Диктор умолк, и метроном забился лихорадочно быстрым перестуком, предупреждая ленинградцев — снова смерть ворвалась в город, она рядом, уже есть убитые…

Первым у воды оказался Женька. При отблесках догорающего дома видно было его лицо, лицо без возраста, без выражения, с потухшими глазами, похожее на бледно-серую маску.

Женька зачерпнул солдатским котелком воду и стал наливать в ведро. На этот раз ему повезло: кому не хватит воды, тому придётся волочить санки к проруби на Неве. Туда и обратно — так далеко! Вчера Женька ходил целых три часа. Когда вернулся, так и повалился на диван. Пролежал весь вечер, не поднялся даже, когда завыли сирены, — очередной налёт немцев. Рядом на кровати лежал дед Афанасий в пальто, в шапке, укрытый поверх одеяла ковром. Дед лежал неподвижно, спиной к Женьке, и нельзя было понять, жив ли он. Неделю назад на кровати, укрытая этим же ковром, лежала бабушка. Женька и дед думали, что она спит, а она была мёртвая. Умерла от голода, а они и не заметили, когда она умерла…

Нелегко наполнить котелком ведро воды! Мокрая варежка леденеет, прилипает к руке, пальцы не держат котелок, а стоящие позади толкают, торопят: мороз становится злее — талая вода, того и гляди, превратится в лёд.

Боясь расплескать ведро, мальчик осторожно дёрнул верёвку. Санки не тронулись с места. Он дёрнул сильнее — санки не шевельнулись.

— Давай помогу… — Какая-то женщина в тулупе, должно быть дворничиха, подтолкнула салазки, полозья скрипнули, и Женька медленно потащил их к дому.

У него ещё хватало сил тянуть верёвку, но ноги были как чужие, он не мог оторвать их от земли, они противно шаркали, увязали в снегу.

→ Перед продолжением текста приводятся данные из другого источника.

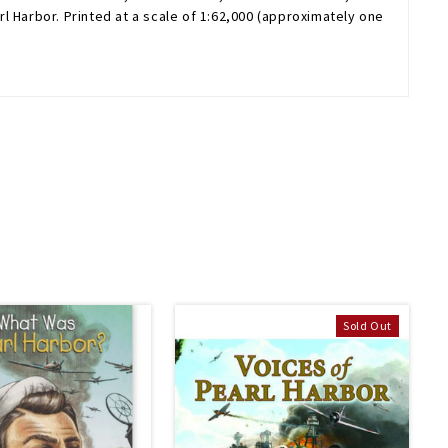
 Harbor. Printed at a scale of 1:62,000 (approximately one
Sold Out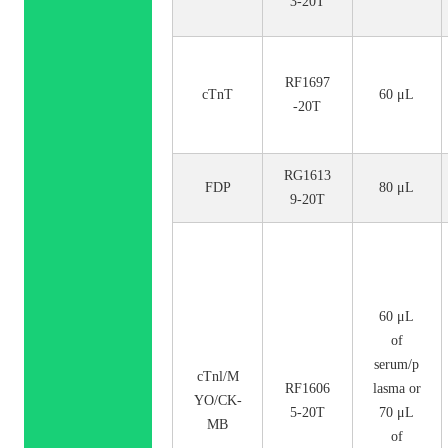
3-20T
RF1697
cTnT
60 μL
-20T
RG1613
FDP
80 μL
9-20T
60 μL
of
serum/p
cTnl/M
RF1606
lasma or
YO/CK-
5-20T
70 μL
MB
of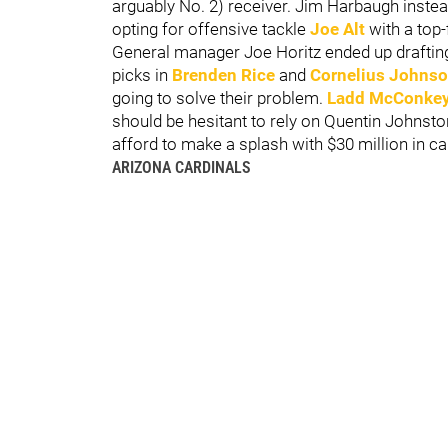
arguably No. 2) receiver. Jim Harbaugh instea
opting for offensive tackle
Joe Alt
with a top-f
General manager Joe Horitz ended up drafting 
picks in
Brenden Rice
and
Cornelius Johns
going to solve their problem.
Ladd McConke
should be hesitant to rely on Quentin Johns
afford to make a splash with $30 million in c
ARIZONA CARDINALS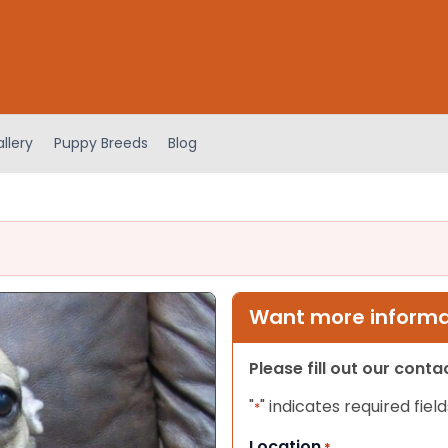
llery
Puppy Breeds
Blog
Want more informat
Please fill out our cont
"
" indicates required field
*
Location
*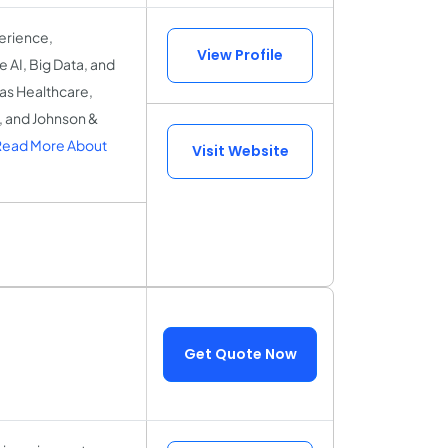
erience,
View Profile
 AI, Big Data, and
 as Healthcare,
r, and Johnson &
Read More About
Visit Website
Get Quote Now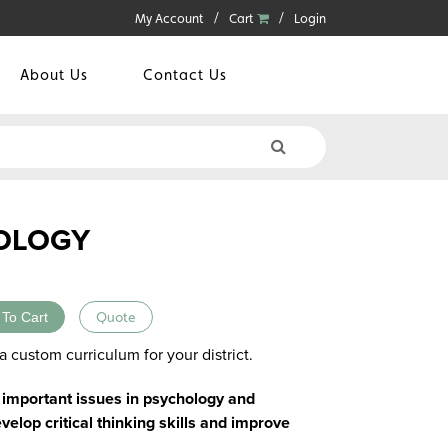
My Account
Cart
Login
About Us
Contact Us
OLOGY
 To Cart
Quote
a custom curriculum for your district.
 important issues in psychology and
velop critical thinking skills and improve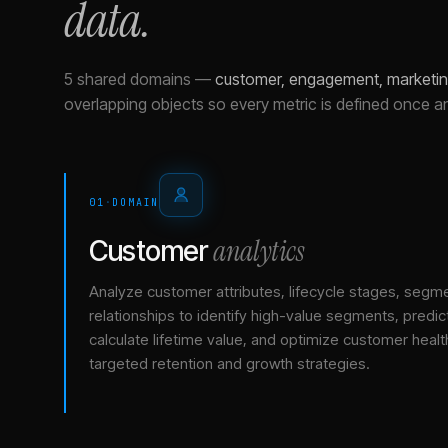
data.
5 shared domains
—
customer, engagement, marketing
overlapping objects so every metric is defined once a
01
·
DOMAIN
analytics
Customer
Analyze customer attributes, lifecycle stages, segm
relationships to identify high-value segments, predict
calculate lifetime value, and optimize customer healt
targeted retention and growth strategies.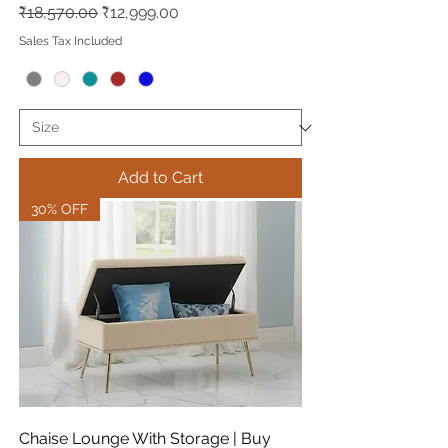
Regular Price
Sale Price
₹18,570.00
₹12,999.00
Sales Tax Included
Add to Cart
30% OFF
Chaise Lounge With Storage | Buy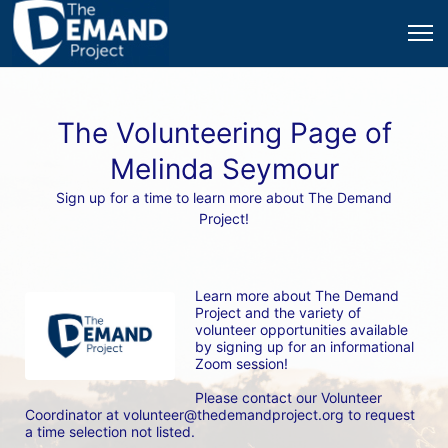
The Volunteering Page of
Melinda Seymour
Sign up for a time to learn more about The Demand
Project!
Learn more about The Demand 
Project and the variety of 
volunteer opportunities available 
by signing up for an informational 
Zoom session! 
Please contact our Volunteer 
Coordinator at volunteer@thedemandproject.org to request 
a time selection not listed.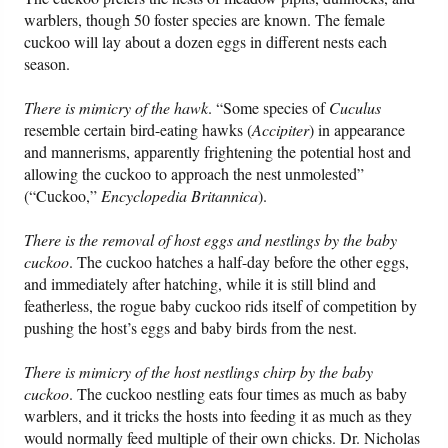
warblers, though 50 foster species are known. The female
cuckoo will lay about a dozen eggs in different nests each
season.
There is mimicry of the hawk
. “Some species of
Cuculus
resemble certain bird-eating hawks (
Accipiter
) in appearance
and mannerisms, apparently frightening the potential host and
allowing the cuckoo to approach the nest unmolested”
(“Cuckoo,”
Encyclopedia Britannica
).
There is the removal of host eggs and nestlings by the baby
cuckoo
. The cuckoo hatches a half-day before the other eggs,
and immediately after hatching, while it is still blind and
featherless, the rogue baby cuckoo rids itself of competition by
pushing the host’s eggs and baby birds from the nest.
There is mimicry of the host nestlings chirp by the baby
cuckoo
. The cuckoo nestling eats four times as much as baby
warblers, and it tricks the hosts into feeding it as much as they
would normally feed multiple of their own chicks. Dr. Nicholas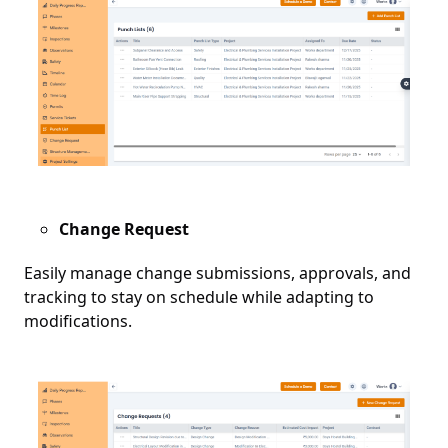
Change Request
Easily manage change submissions, approvals, and
tracking to stay on schedule while adapting to
modifications.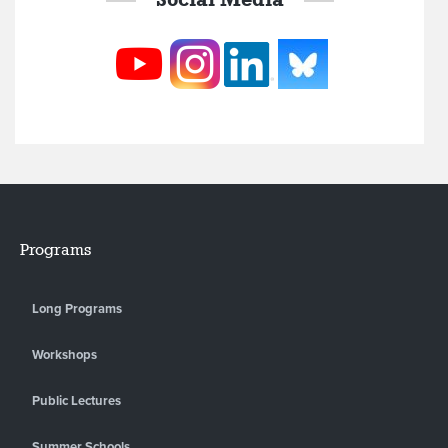
Programs
Long Programs
Workshops
Public Lectures
Summer Schools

С трудом протащился он шагов сто и остановился передохнуть. Ему очень хотелось присесть на салазки, но он заставил себя стоять: сесть легко, а потом? Вдруг не хватит сил подняться?!

Из репродуктора снова раздался голос:

— …Артиллерийский обстрел продолжается!.. Населению укрыться!

Неотступный голод, мертвящий мороз давно уже подавили в Женьке боязнь обстрелов. Женька боялся умереть от голода, упасть в сугроб и замёрзнуть, но почему-то не допускал мысли, что может погибнуть при обстреле. И сейчас, слушая голос диктора, он испугался не за себя, он подумал, что осколок может разбить салазки, и тогда… тогда дед обязательно умрёт. После смерти бабушки старик постоянно твердил:

— Санки, Женя, береги. Без санок на чём меня хоронить будешь?.. В парадной бросишь?!

Но Женька почему-то верил — пока санки целы, дед не умрёт.

Боязнь лишиться санок заставила его двинуться дальше. Стучал метроном, где-то визжали снаряды, а он думал только об одном — как сохранить салазки и довезти воду.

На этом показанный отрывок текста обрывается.